A few days ago I got an email from a local family who raises grass fed beef. I’ve had it before and it’s outstanding. The email was promoting a special designed for people who, like me, want to head into winter with a freezer full of provisions, can’t afford to pay retail, but haven’t (yet) upgraded to a humongous chest freezer big enough to fit a side of beef. In other words, bulk rate for slightly less bulk. Perfect! They had several different packages to choose from. After conferring with the fella and the roomie about splitting the deal three ways, I decided to stick with roasts, stew meat, and hamburger, feeling like these made more sense for the freezer than a smaller amount of fancier cuts like rib-eyes and T-bones.

This morning we bundled up and headed out to the grower’s market to pick up our order. 16 pounds of locally raised grass fed beef! I felt like a kid at Christmas staring into that great big bag.  We also picked up a few lamb chops from another farmer braving the cold under her little easy-up. Their lamb is absolutely divine as well (Chez Panisse uses it!). I felt a little guilty passing by the handful of shivering growers. Although their tables were piled with lovely beets, kale, chard, squash and the like, we were there for meat!

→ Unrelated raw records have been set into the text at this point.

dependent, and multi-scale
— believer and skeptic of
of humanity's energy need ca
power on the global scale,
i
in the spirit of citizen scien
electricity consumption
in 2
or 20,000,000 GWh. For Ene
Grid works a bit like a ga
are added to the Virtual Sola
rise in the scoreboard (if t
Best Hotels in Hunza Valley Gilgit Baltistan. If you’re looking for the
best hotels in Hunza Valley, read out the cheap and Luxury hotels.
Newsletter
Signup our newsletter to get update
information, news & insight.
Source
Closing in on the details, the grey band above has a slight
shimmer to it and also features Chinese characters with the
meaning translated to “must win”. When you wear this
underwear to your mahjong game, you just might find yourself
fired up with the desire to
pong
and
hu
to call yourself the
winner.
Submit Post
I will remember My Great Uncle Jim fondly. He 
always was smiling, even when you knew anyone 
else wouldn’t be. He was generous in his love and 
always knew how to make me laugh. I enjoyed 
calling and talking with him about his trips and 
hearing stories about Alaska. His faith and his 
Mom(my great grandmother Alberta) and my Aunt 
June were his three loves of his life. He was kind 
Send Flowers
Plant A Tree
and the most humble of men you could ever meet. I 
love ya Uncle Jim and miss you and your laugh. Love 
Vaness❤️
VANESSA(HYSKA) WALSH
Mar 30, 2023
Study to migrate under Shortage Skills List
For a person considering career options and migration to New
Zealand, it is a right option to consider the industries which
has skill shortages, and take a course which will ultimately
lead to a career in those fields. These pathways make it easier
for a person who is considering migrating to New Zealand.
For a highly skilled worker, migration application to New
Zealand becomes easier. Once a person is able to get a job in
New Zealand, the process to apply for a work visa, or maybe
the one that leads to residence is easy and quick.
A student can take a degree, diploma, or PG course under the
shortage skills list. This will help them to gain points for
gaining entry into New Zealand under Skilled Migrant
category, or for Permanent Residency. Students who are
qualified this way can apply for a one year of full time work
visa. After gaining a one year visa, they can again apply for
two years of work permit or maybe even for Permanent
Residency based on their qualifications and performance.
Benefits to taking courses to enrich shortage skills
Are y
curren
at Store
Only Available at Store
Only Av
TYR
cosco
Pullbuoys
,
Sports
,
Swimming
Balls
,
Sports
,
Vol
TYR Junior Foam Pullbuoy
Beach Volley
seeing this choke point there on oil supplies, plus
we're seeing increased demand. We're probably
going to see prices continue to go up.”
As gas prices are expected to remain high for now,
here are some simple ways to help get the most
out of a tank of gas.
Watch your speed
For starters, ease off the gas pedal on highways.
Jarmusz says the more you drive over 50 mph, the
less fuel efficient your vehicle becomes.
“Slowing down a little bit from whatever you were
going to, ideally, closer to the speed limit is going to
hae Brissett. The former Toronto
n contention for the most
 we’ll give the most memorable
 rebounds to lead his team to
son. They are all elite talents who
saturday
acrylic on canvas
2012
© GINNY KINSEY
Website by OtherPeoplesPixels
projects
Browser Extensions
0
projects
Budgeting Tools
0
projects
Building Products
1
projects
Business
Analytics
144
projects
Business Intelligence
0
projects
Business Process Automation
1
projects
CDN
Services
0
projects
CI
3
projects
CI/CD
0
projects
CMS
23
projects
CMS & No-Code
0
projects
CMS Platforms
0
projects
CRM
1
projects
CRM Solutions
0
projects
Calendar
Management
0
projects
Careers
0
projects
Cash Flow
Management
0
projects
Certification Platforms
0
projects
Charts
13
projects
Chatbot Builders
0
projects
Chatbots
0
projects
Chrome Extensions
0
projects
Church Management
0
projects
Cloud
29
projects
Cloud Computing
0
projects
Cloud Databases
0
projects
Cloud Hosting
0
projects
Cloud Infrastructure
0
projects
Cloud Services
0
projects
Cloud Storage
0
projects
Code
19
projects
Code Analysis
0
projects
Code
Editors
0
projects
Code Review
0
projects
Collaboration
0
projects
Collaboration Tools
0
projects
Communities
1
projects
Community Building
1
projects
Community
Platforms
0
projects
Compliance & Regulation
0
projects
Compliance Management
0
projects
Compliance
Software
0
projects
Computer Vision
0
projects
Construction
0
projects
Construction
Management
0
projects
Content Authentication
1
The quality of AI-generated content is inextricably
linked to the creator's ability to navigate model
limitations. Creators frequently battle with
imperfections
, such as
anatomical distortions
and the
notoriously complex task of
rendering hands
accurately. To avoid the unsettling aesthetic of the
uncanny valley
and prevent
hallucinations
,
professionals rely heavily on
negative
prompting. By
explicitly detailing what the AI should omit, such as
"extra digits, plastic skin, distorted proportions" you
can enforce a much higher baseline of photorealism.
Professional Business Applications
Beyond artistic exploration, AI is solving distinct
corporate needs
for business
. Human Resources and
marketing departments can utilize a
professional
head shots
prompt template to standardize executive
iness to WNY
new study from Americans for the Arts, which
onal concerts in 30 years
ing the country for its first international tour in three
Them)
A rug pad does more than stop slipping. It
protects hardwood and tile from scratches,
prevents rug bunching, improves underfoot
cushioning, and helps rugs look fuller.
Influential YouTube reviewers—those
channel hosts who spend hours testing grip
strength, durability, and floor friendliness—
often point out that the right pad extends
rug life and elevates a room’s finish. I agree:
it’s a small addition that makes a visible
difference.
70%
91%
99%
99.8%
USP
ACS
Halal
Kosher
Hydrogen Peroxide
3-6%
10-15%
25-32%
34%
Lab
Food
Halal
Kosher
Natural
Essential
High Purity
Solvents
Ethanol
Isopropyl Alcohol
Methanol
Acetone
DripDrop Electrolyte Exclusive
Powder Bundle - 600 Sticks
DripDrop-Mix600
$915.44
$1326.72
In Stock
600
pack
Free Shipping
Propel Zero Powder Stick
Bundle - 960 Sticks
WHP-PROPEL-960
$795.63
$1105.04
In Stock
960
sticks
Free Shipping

It feels gratifying to buy meat from the farmer that raised it, knowing that my omnivorous diet includes – and supports – humane and sustainable practices in my own community. While it may be considered a luxury to some, I am committed to making it a routine.  It’s easy and affordable enough, living where I do, that I really have no excuse. It’s also gratifying to look in the freezer and see neat packages of my own garden veggies, homemade pesto and tomato paste, and home-dried fruit nestled next to a winter’s worth of local steer and lamb.  There is a bounty in my freezer today, and as we build a fire with wood from our own forest, I pause to thank the land, the animals, and the farmers for everything.